A long time ago, one of my first jobs out of college was working as managing editor of the American Prospect, which had just launched with support from a handful of foundations and major donors.
Among my responsibilities was helping oversee the direct mail campaigns to enlist subscribers, and soon enough, TAP had some revenue flowing in from its readers. But neither these subscriptions nor advertising income ever amounted to enough revenue for fully powering the magazine. Instead, the Prospect has remained heavily dependent on donors.
That’s also the case for many other magazines of ideas and opinion, which is hardly news to anyone who has hung around this world. Now, a new study offers a better sense of how much funding has been flowing to this media niche in recent years.
The report, "Funding the News," by the Shorenstein Center on Media, Politics, and Public Policy and Northeastern University, focuses mainly on the largest flows of foundation funding for media, documenting support to public radio and national news nonprofits like ProPublica. But it also looks at funding for 25 magazines and journals over a six-year period, between 2010 and 2015, which totaled $80.7 million.
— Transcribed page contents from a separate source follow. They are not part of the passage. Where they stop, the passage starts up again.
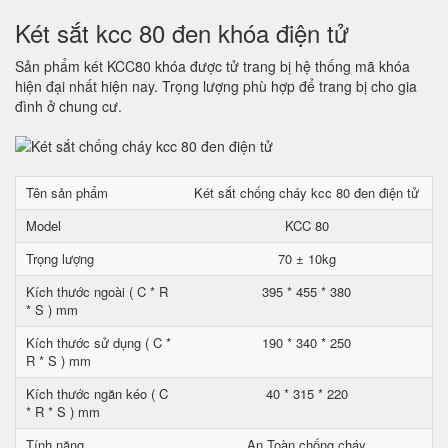
Két sắt kcc 80 đen khóa điện tử
Sản phẩm két KCC80 khóa được tử trang bị hệ thống mã khóa
hiện đại nhất hiện nay. Trọng lượng phù hợp để trang bị cho gia
đình ở chung cư.
Tên sản phẩm
Két sắt chống cháy kcc 80 đen điện tử
Model
KCC 80
Trọng lượng
70 ± 10kg
Kích thước ngoài ( C * R
395 * 455 * 380
* S ) mm
Kích thước sử dụng ( C *
190 * 340 * 250
R * S ) mm
Kích thước ngăn kéo ( C
40 * 315 * 220
* R * S ) mm
Tính năng
An Toàn chống cháy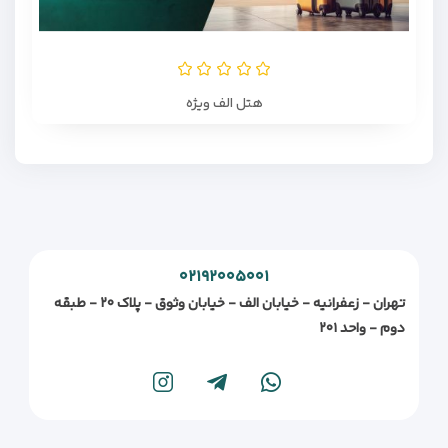
هتل الف ویژه
۰۲۱۹۲۰۰۵۰۰۱
تهران - زعفرانیه - خیابان الف - خیابان وثوق - پلاک ۲۰ - طبقه
دوم - واحد ۲۰۱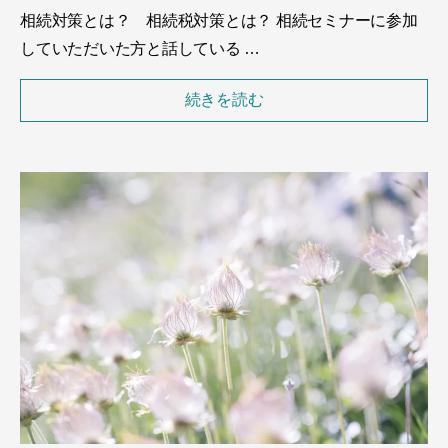
相続対策とは？ 相続税対策とは？ 相続セミナーに参加
していただいた方と話している …
続きを読む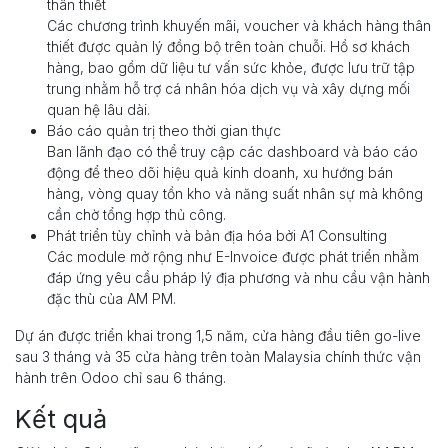
thân thiết
Các chương trình khuyến mãi, voucher và khách hàng thân
thiết được quản lý đồng bộ trên toàn chuỗi. Hồ sơ khách
hàng, bao gồm dữ liệu tư vấn sức khỏe, được lưu trữ tập
trung nhằm hỗ trợ cá nhân hóa dịch vụ và xây dựng mối
quan hệ lâu dài.
Báo cáo quản trị theo thời gian thực
Ban lãnh đạo có thể truy cập các dashboard và báo cáo
động để theo dõi hiệu quả kinh doanh, xu hướng bán
hàng, vòng quay tồn kho và năng suất nhân sự mà không
cần chờ tổng hợp thủ công.
Phát triển tùy chỉnh và bản địa hóa bởi A1 Consulting
Các module mở rộng như E-Invoice được phát triển nhằm
đáp ứng yêu cầu pháp lý địa phương và nhu cầu vận hành
đặc thù của AM PM.
Dự án được triển khai trong 1,5 năm, cửa hàng đầu tiên go-live
sau 3 tháng và 35 cửa hàng trên toàn Malaysia chính thức vận
hành trên Odoo chỉ sau 6 tháng.
Kết quả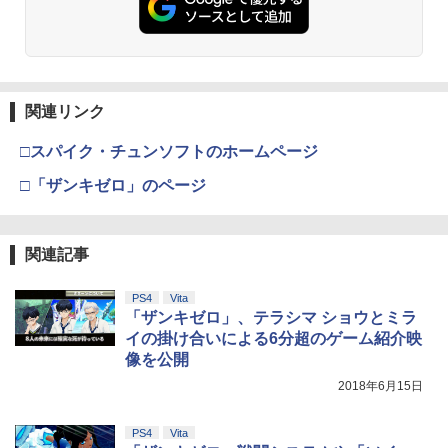
￥6,455
イセンス商品】 国内2年保証
ポーチ ストラップ付属 オシャレ ソフト
￥3,523
収納 ガジェットケース クリスマス ギフ
￥7,286
￥5,000
ト プレゼント 送料無料
￥2,200
【BLU-R】超かぐや姫！ Blu-ray通常版
3
￥3,480
【純正品】Xbox ワイヤレス コントロー
￥5,780
3
関連リンク
Nintendo Switch 2(日本語・国内専用)
劇場版「鬼滅の刃」無限城編 第一章 猗
【純正品】ディスクドライブ(CFI-ZDD1
3
3
ラー (ロボット ホワイト)
3
【SALE・大幅値下げ・新品・未開封
3
窩座再来 完全生産限定版 [Blu-ray]
J) PlayStation 5
品】明末: ウツロノハネ PS5 ソフト 【ポ
￥55,603
□スパイク・チュンソフトのホームページ
スト投函】 ※特典付属なし ※セール品
【送料無料】【中古】MD メガドライブ
￥7,681
3
￥8,698
￥11,849
のため、返品及び製品保証の対象外とな
ロックマンメガワールド
□「ザンキゼロ」のページ
ります。
￥15,021
うたの☆プリンスさまっ♪ ALL STAR ST
4
￥2,300
AGE -MUSIC UNIVERSE-【Blu-ray】 [
【純正品】Xbox 充電式バッテリー + US
4
ST☆RISH ]
【純正品】DualSense ワイヤレスコン
B-C ケーブル
ニンテンドープリペイド番号 9000円|オ
4
4
『映画 ラブライブ！蓮ノ空女学院スクー
関連記事
4
トローラー ミッドナイト ブラック(CFI-
ンラインコード版
ルアイドルクラブ Bloom Garden Part
ZCT2J01)
￥7,040
【新品】【即納】PCエンジン mini ピー
￥2,618
4
y』Blu-ray（特装限定版）
＼10％OFFクーポン／PS5用 冷却ファン
シーエンジン レトロ ゲーム
￥9,000
4
PS4
Vita
￥10,737
クーリングファン 冷却装置 USBクーラ
「ザンキゼロ」、テラシマ ショウとミラ
￥8,589
ー 外付け 自動冷却ファン 三つファン 急
￥39,599
イの掛け合いによる6分超のゲーム紹介映
速冷却 静音 装着簡単 排熱 熱対策 USB
Servant Princess DVD 即納 dvd BOX
5
像を公開
ポート 省スペース 耐久性 プレイステー
コンプリート OVA 北米版 ELFINA elfina
【純正品】Xbox ワイヤレス コントロー
ニンテンドープリペイド番号 5000円|オ
5
5
ション5対応 ディスク版 デジタル版の両
正規品 Elufina 完全収録 保存版 美少女
【純正品】DualSense ワイヤレスコン
ラー (カーボンブラック)
2018年6月15日
ンラインコード版
5
劇場版「鬼滅の刃」無限城編 第一章 猗
方に対応
5
アニメ 最新盤 アニメ エルフィーナ 日本
トローラー(CFI-ZCT2J)
[Switch 2] ぽこ あ ポケモン エキスパン
5
窩座再来 完全生産限定版 [DVD]
語 英語
￥8,020
ションパス（ダウンロード版）※3,200
￥5,000
￥2,680
PS4
Vita
￥10,737
ポイントまでご利用可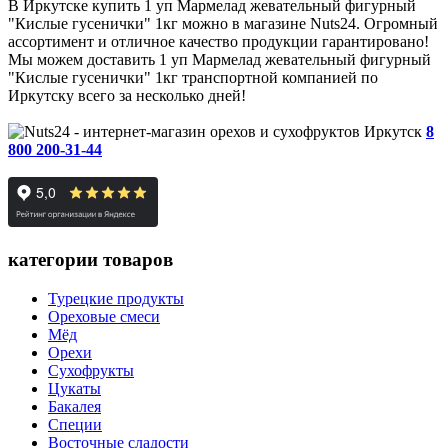
В Иркутске купить 1 уп Мармелад жевательный фигурный
"Кислые гусенички" 1кг можно в магазине Nuts24. Огромный
ассортимент и отличное качество продукции гарантировано!
Мы можем доставить 1 уп Мармелад жевательный фигурный
"Кислые гусенички" 1кг транспортной компанией по
Иркутску всего за несколько дней!
Иркутск
8
800 200-31-44
категории товаров
Турецкие продукты
Ореховые смеси
Мёд
Орехи
Сухофрукты
Цукаты
Бакалея
Специи
Восточные сладости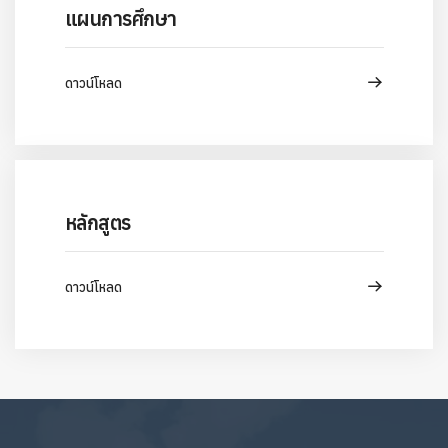
แผนการศึกษา
ดาวน์โหลด
หลักสูตร
ดาวน์โหลด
The results only offer a partial look at philanthropic support for these publications, since the study just tracks foundation funding. But the numbers are still illuminating for anyone who’s ever wondered how outfits like Harper’s and Mother Jones stay in business, much less the New Criterion.
Harper’s pulled in the most foundation money during the period analyzed, $23.7 million, with all of that coming from the Roderick MacArthur Foundation. The namesake of this foundation was the only son of John D. MacArthur, who left the bulk of his fortune to endow the big MacArthur Foundation in Chicago. But some wealth also went to the foundation bearing his son’s name, an entity which was sometimes known as “little Mac.”
Roderick died in 1984. His son Rick is a journalist and author—and also president of Harper’s, which explains how the magazine has survived over the years.
Second on the list of top grant recipients is Education Week, which raised $14.4 million from foundations. We’ve written before about this funding, which has mostly come from major grantmakers working on K-12. It’s problematic that the top magazine covering the education world is supported by funders like the Gates Foundation that have a specific agenda. On the other hand, there aren’t a lot of other viable revenue models for publications like this besides taking interested money—while putting in place policies to ensure editorial independence. A newer media site on the K-12 journalism scene, The 74, is not included in the Shorenstein study. But it’s received substantial support from some of the top funders of charter schools and education reform groups.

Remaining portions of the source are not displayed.